● PROBLEM TO SOLVE:
Only the lines of the listing below that run from the line with "Public Administration" through the line with "Manage Cookies" are to be set down, word for word. Pictures stay out.

● DATA TO USE:

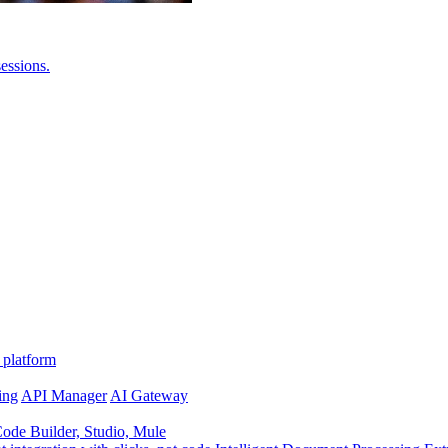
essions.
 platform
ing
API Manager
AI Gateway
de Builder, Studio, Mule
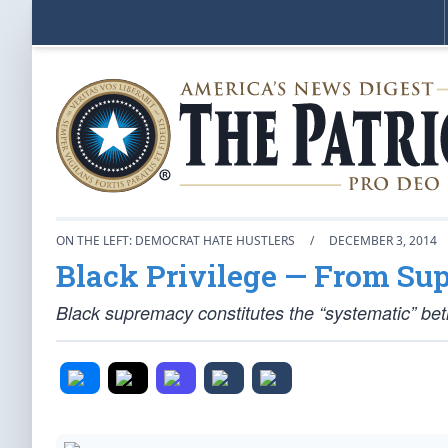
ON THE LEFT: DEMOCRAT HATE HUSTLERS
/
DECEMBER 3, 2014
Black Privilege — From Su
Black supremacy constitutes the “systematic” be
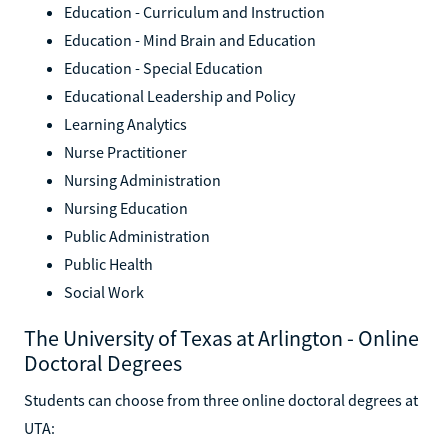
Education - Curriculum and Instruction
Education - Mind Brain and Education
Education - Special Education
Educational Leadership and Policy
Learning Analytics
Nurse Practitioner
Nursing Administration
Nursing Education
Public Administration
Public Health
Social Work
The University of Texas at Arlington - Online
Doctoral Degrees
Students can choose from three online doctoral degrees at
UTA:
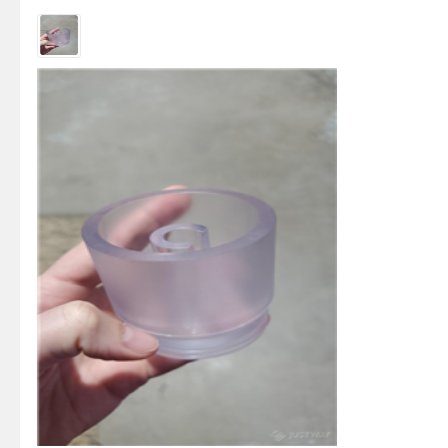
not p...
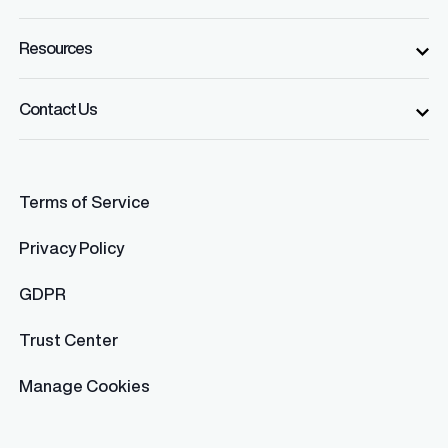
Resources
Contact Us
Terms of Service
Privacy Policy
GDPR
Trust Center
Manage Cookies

==

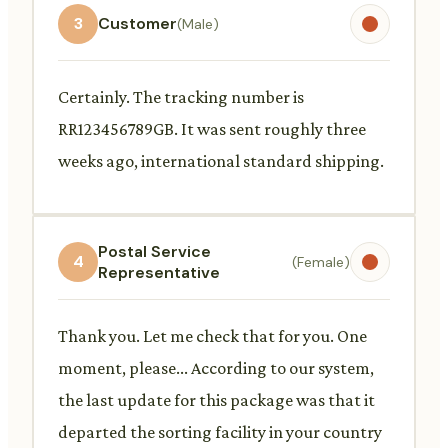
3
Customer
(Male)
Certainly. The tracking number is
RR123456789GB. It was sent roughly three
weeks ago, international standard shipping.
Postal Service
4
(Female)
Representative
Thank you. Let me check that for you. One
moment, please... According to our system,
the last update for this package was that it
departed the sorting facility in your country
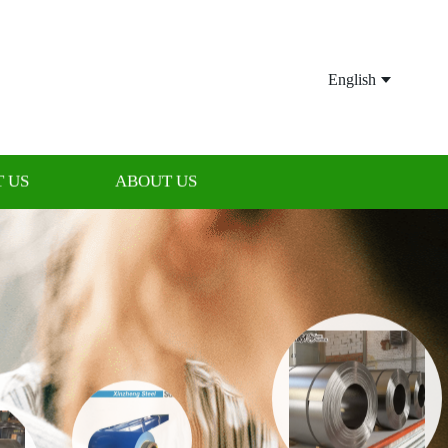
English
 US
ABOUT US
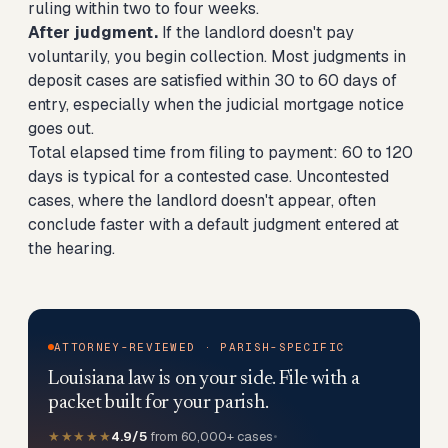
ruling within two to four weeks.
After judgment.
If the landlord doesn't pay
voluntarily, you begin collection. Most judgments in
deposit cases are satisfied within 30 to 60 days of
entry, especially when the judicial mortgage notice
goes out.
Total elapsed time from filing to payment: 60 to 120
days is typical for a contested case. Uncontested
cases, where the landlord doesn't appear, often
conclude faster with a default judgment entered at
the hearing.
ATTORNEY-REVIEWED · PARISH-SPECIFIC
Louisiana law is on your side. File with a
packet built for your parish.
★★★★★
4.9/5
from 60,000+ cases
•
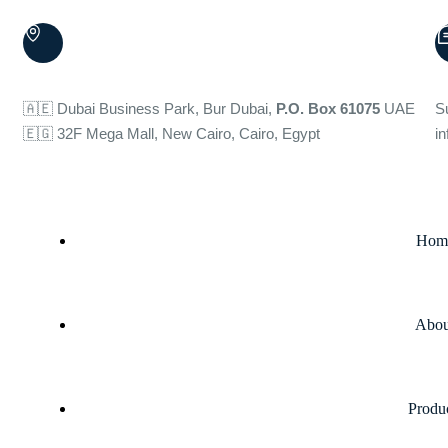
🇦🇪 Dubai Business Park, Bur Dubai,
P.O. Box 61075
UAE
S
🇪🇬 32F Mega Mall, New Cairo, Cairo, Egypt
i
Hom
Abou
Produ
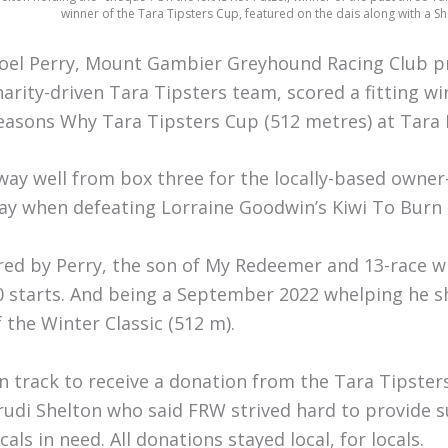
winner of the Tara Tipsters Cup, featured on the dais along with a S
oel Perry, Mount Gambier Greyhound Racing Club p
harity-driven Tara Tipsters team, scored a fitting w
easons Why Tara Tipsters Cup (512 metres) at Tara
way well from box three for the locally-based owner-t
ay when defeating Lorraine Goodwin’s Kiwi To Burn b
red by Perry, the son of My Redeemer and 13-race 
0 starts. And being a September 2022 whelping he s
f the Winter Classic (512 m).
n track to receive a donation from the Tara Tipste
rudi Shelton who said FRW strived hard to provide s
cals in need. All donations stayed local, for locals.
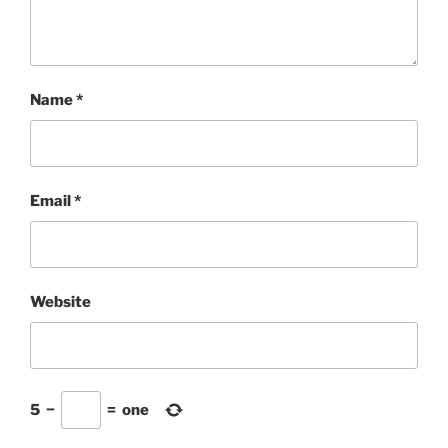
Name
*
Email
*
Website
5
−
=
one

● RESULT OF THIS TASK:
Public Administration
Public Health
Social Work
The University of Texas at Arlington - Online
Doctoral Degrees
Students can choose from three online doctoral degrees at
UTA:
not p...
Resources
Contact Us
Terms of Service
Privacy Policy
GDPR
Trust Center
Manage Cookies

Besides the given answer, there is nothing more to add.